Nothing but a number should be given: how many lines of the records include "Identify"?

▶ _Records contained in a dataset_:
··········

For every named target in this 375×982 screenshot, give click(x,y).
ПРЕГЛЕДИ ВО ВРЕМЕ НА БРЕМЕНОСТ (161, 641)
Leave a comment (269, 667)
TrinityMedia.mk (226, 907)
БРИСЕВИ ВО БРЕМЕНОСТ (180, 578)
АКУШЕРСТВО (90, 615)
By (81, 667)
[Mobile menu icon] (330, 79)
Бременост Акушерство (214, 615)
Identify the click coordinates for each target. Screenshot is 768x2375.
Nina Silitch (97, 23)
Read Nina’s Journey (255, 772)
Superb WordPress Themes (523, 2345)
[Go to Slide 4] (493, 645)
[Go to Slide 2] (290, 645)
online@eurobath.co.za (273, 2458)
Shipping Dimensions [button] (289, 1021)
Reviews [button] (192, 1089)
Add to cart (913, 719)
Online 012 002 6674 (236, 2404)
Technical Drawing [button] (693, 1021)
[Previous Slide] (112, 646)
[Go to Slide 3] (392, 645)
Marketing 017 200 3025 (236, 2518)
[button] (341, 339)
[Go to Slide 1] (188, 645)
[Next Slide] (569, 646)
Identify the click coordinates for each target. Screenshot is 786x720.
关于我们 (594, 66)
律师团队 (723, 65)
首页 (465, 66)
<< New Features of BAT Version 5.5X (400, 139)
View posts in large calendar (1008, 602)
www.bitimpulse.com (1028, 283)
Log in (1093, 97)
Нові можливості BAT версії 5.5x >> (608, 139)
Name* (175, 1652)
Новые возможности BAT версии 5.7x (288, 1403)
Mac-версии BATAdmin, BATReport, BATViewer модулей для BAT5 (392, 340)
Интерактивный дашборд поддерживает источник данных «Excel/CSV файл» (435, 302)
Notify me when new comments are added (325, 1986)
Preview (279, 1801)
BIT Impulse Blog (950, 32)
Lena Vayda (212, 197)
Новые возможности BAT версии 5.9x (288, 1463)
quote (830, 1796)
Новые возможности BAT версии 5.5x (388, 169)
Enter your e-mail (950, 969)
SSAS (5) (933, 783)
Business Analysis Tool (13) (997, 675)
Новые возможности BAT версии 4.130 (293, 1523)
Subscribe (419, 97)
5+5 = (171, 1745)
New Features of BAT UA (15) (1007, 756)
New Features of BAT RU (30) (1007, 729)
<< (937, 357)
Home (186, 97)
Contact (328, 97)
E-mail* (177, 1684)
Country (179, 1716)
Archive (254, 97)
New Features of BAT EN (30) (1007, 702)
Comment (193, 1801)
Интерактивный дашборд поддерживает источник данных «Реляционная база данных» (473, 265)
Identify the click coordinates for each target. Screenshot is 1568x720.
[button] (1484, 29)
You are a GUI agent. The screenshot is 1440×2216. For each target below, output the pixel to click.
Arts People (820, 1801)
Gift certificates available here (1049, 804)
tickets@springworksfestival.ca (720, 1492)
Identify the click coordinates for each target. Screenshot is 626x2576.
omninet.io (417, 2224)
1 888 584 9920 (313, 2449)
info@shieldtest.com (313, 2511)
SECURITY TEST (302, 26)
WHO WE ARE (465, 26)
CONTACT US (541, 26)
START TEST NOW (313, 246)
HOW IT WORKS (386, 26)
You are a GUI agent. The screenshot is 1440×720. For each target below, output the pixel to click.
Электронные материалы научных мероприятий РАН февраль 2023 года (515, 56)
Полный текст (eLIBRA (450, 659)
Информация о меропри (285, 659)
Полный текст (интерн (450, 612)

··········

▶ _YOUR SOLUTION_:
4